JERUSALEM, Israel -- Israel's newest Dolphin-class submarine joined the fleet Thursday in an official welcoming ceremony at the shipyard in Kiel, Germany, where the sub was built.
The 68-meter (yard) long submarine is the largest produced in Germany since World War II, Defense Update reported.
Israeli Navy Commander Vice-Admiral Ram Rothberg and Maj.-Gen. (ret.) Udi Shani, director-general of the Defense Ministry, and other senior Israeli and German naval officials watched as the INS Tanin was lowered into the water at the Howaldswerke-Deutsche Werft shipyard.
A bottle of champagne broken on the ship's side fulfilled the age-old tradition of "christening" a new ship.
"The ceremony, more than anything, symbolizes the strong and unique bond between Germany and Israel," Shani said.
"At a time when threats are becoming global in nature, the relationship between Israel and Germany is more crucial than ever," Rothberg said.
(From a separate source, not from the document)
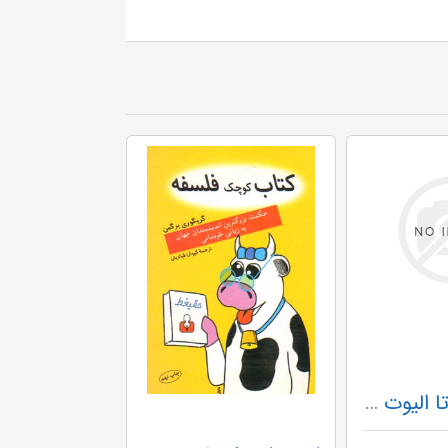
از شکسپیر تا الیوت (2زبانه)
Israeli naval personnel will train on the sub in Kiel until mid-2013, when it's scheduled to arrive in Israel. The following year, Israel expects to take delivery of its sister ship, Rahav.
In March, Defense Minister Ehud Barak traveled to Germany to take part in a signing ceremony closing the deal on the sixth submarine.
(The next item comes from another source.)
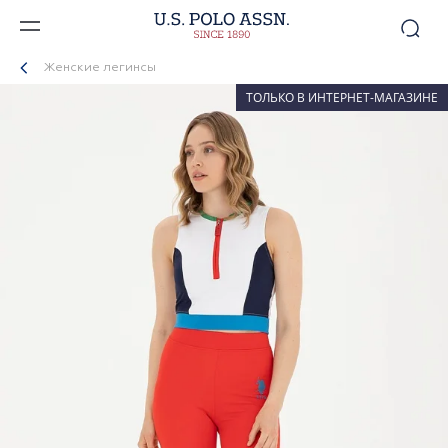
Женские легинсы
ТОЛЬКО В ИНТЕРНЕТ-МАГАЗИНЕ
According to foreign media reports, the new subs are fitted with cruise missiles capable of carrying nuclear warheads. That fact increases Israel's ability to launch a counter-offensive in the event Iran makes good on its threat to attack Israel.
The total price tag for the three new submarines is about $1.5 billion, according to media reports, with the German government footing one-third of the cost.